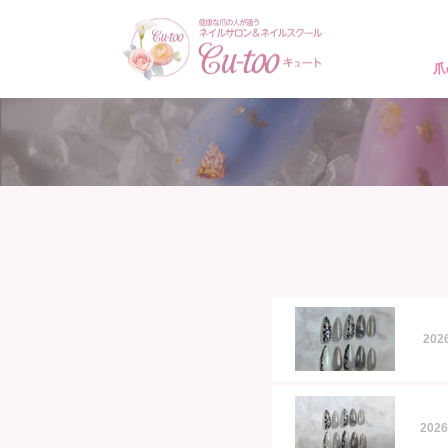
爪
20
202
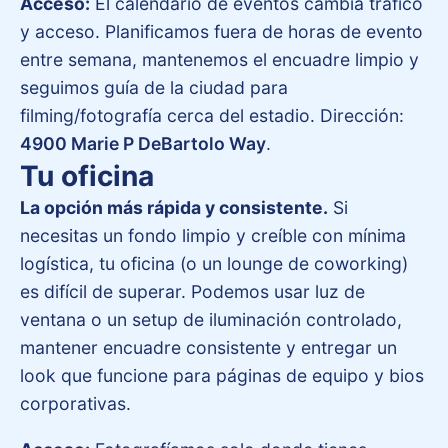
Acceso:
El calendario de eventos cambia tráfico
y acceso. Planificamos fuera de horas de evento
entre semana, mantenemos el encuadre limpio y
seguimos guía de la ciudad para
filming/fotografía cerca del estadio. Dirección:
4900 Marie P DeBartolo Way
.
Tu oficina
La opción más rápida y consistente.
Si
necesitas un fondo limpio y creíble con mínima
logística, tu oficina (o un lounge de coworking)
es difícil de superar. Podemos usar luz de
ventana o un setup de iluminación controlado,
mantener encuadre consistente y entregar un
look que funcione para páginas de equipo y bios
corporativas.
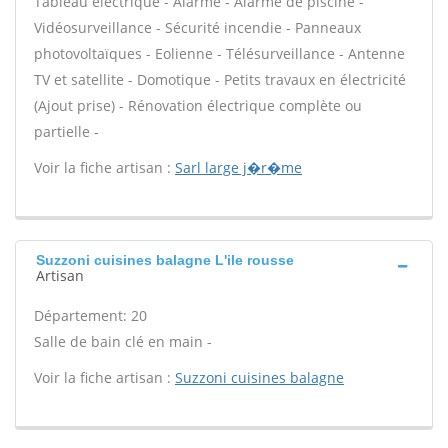
Tableau électrique - Alarme - Alarme de piscine -
Vidéosurveillance - Sécurité incendie - Panneaux
photovoltaïques - Eolienne - Télésurveillance - Antenne
TV et satellite - Domotique - Petits travaux en électricité
(Ajout prise) - Rénovation électrique complète ou
partielle -
Voir la fiche artisan :
Sarl large j�r�me
Suzzoni cuisines balagne L'ile rousse
Artisan
Département: 20
Salle de bain clé en main -
Voir la fiche artisan :
Suzzoni cuisines balagne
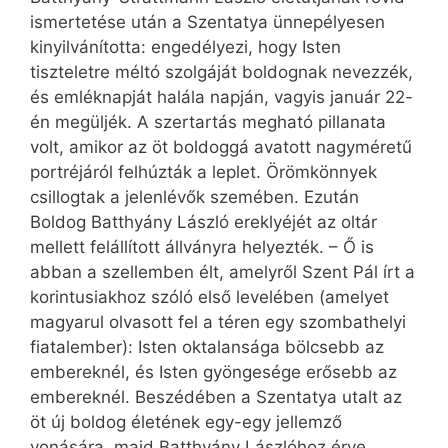
ismertetése után a Szentatya ünnepélyesen
kinyilvánította: engedélyezi, hogy Isten
tiszteletre méltó szolgáját boldognak nevezzék,
és emléknapját halála napján, vagyis január 22-
én megüljék. A szertartás megható pillanata
volt, amikor az öt boldoggá avatott nagyméretű
portréjáról felhúzták a leplet. Örömkönnyek
csillogtak a jelenlévők szemében. Ezután
Boldog Batthyány László ereklyéjét az oltár
mellett felállított állványra helyezték. – Ő is
abban a szellemben élt, amelyről Szent Pál írt a
korintusiakhoz szóló első levelében (amelyet
magyarul olvasott fel a téren egy szombathelyi
fiatalember): Isten oktalansága bölcsebb az
embereknél, és Isten gyöngesége erősebb az
embereknél. Beszédében a Szentatya utalt az
öt új boldog életének egy-egy jellemző
vonására, majd Batthyány Lászlóhoz érve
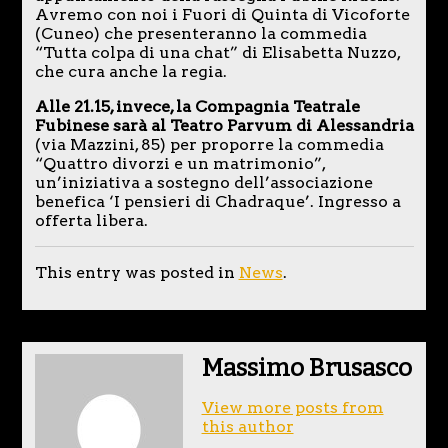
Avremo con noi i Fuori di Quinta di Vicoforte
(Cuneo) che presenteranno la commedia
“Tutta colpa di una chat” di Elisabetta Nuzzo,
che cura anche la regia.
Alle 21.15, invece, la Compagnia Teatrale
Fubinese sarà al Teatro Parvum di Alessandria
(via Mazzini, 85) per proporre la commedia
“Quattro divorzi e un matrimonio”,
un’iniziativa a sostegno dell’associazione
benefica ‘I pensieri di Chadraque’. Ingresso a
offerta libera.
This entry was posted in
News
.
Massimo Brusasco
View more posts from
this author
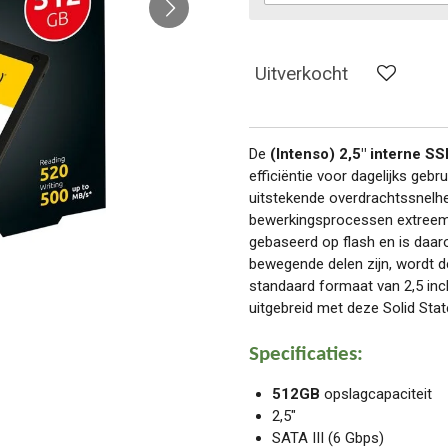
Uitverkocht
De
(Intenso) 2,5" interne S
efficiëntie voor dagelijks gebr
uitstekende overdrachtssnelh
bewerkingsprocessen extreem v
gebaseerd op flash en is daar
bewegende delen zijn, wordt de
standaard formaat van 2,5 in
uitgebreid met deze Solid State
Specificaties:
512GB
opslagcapaciteit
2,5"
SATA III (6 Gbps)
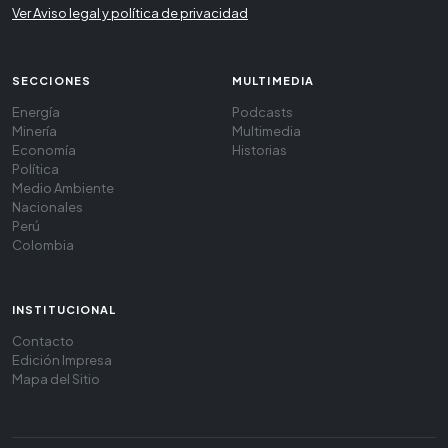
Ver Aviso legal y política de privacidad
SECCIONES
MULTIMEDIA
Energía
Podcasts
Minería
Multimedia
Economía
Historias
Política
Medio Ambiente
Nacionales
Perú
Colombia
INSTITUCIONAL
Contacto
Edición Impresa
Mapa del Sitio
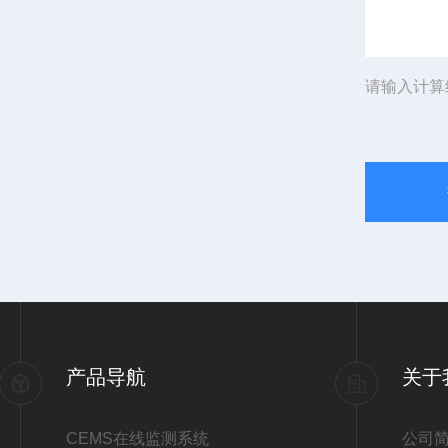
请输入计算
产品导航
关于
CEMS在线监测系统
公司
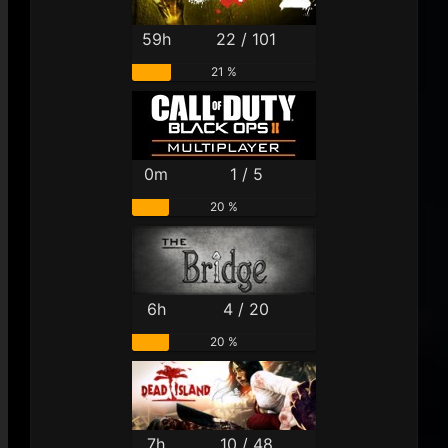
59h
22 / 101
21 %
0m
1 / 5
20 %
6h
4 / 20
20 %
7h
10 / 48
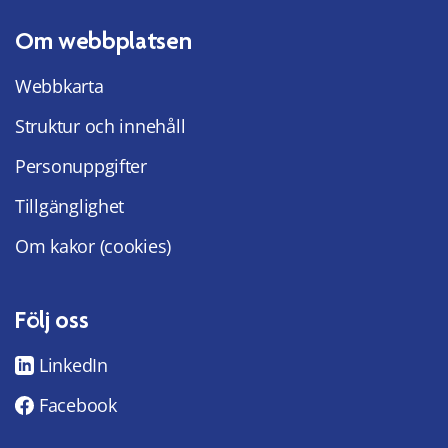
Om webbplatsen
Webbkarta
Struktur och innehåll
Personuppgifter
Tillgänglighet
Om kakor (cookies)
Följ oss
LinkedIn
Facebook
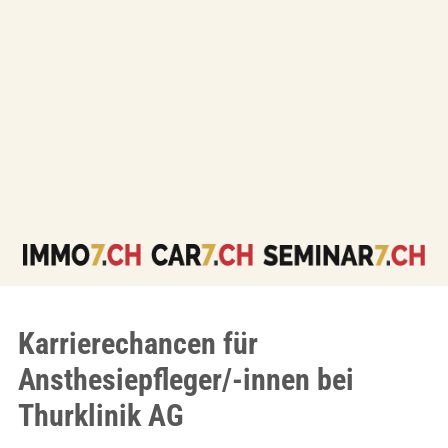
Karrierechancen für
Ansthesiepfleger/-innen bei
Thurklinik AG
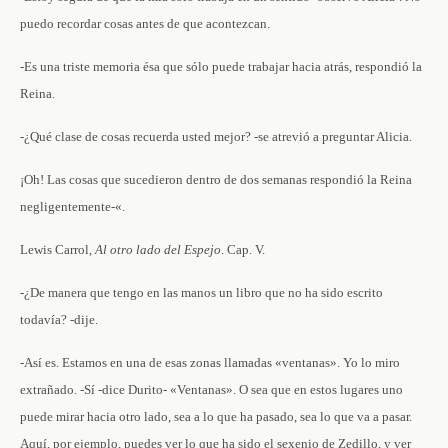
puedo recordar cosas antes de que acontezcan.
-Es una triste memoria ésa que sólo puede trabajar hacia atrás, respondió la
Reina.
-¿Qué clase de cosas recuerda usted mejor? -se atrevió a preguntar Alicia.
¡Oh! Las cosas que sucedieron dentro de dos semanas respondió la Reina
negligentemente-«.
Lewis Carrol,
Al otro lado del Espejo
. Cap. V.
-¿De manera que tengo en las manos un libro que no ha sido escrito
todavía? -dije.
-Así es. Estamos en una de esas zonas llamadas «ventanas». Yo lo miro
extrañado. -Sí -dice Durito- «Ventanas». O sea que en estos lugares uno
puede mirar hacia otro lado, sea a lo que ha pasado, sea lo que va a pasar.
Aquí, por ejemplo, puedes ver lo que ha sido el sexenio de Zedillo, y ver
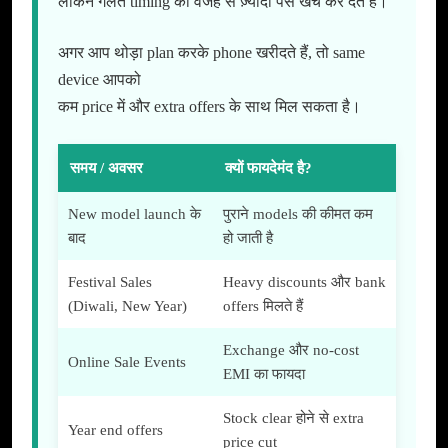
लेकिन गलत timing की वजह से ज़्यादा पैसे खर्च कर देते हैं।
अगर आप थोड़ा plan करके phone खरीदते हैं, तो same
device आपको
कम price में और extra offers के साथ मिल सकता है।
समय / अवसर
क्यों फायदेमंद है?
New model launch के
पुराने models की कीमत कम
बाद
हो जाती है
Festival Sales
Heavy discounts और bank
(Diwali, New Year)
offers मिलते हैं
Exchange और no-cost
Online Sale Events
EMI का फायदा
Stock clear होने से extra
Year end offers
price cut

------------------------------------------------

§ Task objective: Scan the records above and show every line in which the word "oficina" occurs.

§ Task output:
Tu oficina
logística, tu oficina (o un lounge de coworking)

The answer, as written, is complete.